I asked Tom whether the success of “The Remember Song” video had done anything for his career. The song is something of a novelty, not exactly representative of his work. He said that he thought the song had reminded many old fans of him (remember?) and publicized the fact that he was still out there performing. It allowed old fans to reconnect with him. When I asked him what video he would recommend that I include with my account of the interview, he picked the “Remember Song” video without hesitation.

Tom’s appearance with Country Joe in Fort Wayne addressed the subject of “activism then and now.” Coincidentally, it raised a question I had saved for last. I asked hopefully: Do you usually keep politics out of your show? “I do,” he said. “In general, politics and poetry don’t mix.” He added: “In terms of doing a show, my job is to entertain people and give them a break.” Thank you, Mr. Rush.

He finished the thought with a slight qualification: “Having said that, I’m doing more protest songs than ever before.” He mentioned a couple of songs off What I Know. One of the two songs he mentioned (Richard Dean’s “All a Man Can Do”) tactfully conveys Tom’s indignation about “the way we treat our returning soldiers,” as he put it in the liner notes. “Drift Away” (below) is one of my favorite tracks from that collection.

Tom’s most recent disc is Voices (2018). You can hear what he sounds like now on the storied song “Corina, Corina” (as he spells it). It has to put folk fans in mind of Dylan’s beautiful version of “Corinna, Corinna” on Freewheelin’ (1963). Tom keeps Dylan’s lyrical borrowing from Robert Johnson’s “Stones in the Passway.” The tradition lives.

Before we take our leave of Mr. Rush I’d like to present Tom’s take on Murray McLaughlin’s “Child’s Song” (below). It’s a song of leave-taking.

Tom’s excellent site is here. He has posted a helpful discography here. In a birthday message to fans when he turned 75, Tom drily noted that if “you would like to know all about my brief life so far, by the way, you might find the video documentary ‘No Regrets’ both fun and informative.” It’s still available over at the merch table.

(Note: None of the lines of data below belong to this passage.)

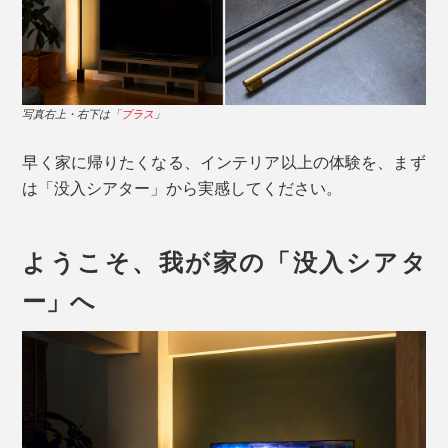
写真右上・右下は「
ブラス
」
早く家に帰りたくなる、インテリア以上の体験を、まず
は「没入シアター」から実感してください。
ようこそ、我が家の「没入シアタ
ー」へ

Tom listed some upcoming birthday concerts with pianist Matt Nakoa. Referring to the photos of the two of them that he sent along with the email message, Tom wrote: “Here are a couple of pictures of us on stage. In the second one, Matt is obviously thinking, ‘OMG and WTF, how can Tom possibly have so much talent and genius!!!’ Alternatively, he may be thinking, ‘Where’s Jack Kevorkian when you really need him?’” It helps to have a sense of humor.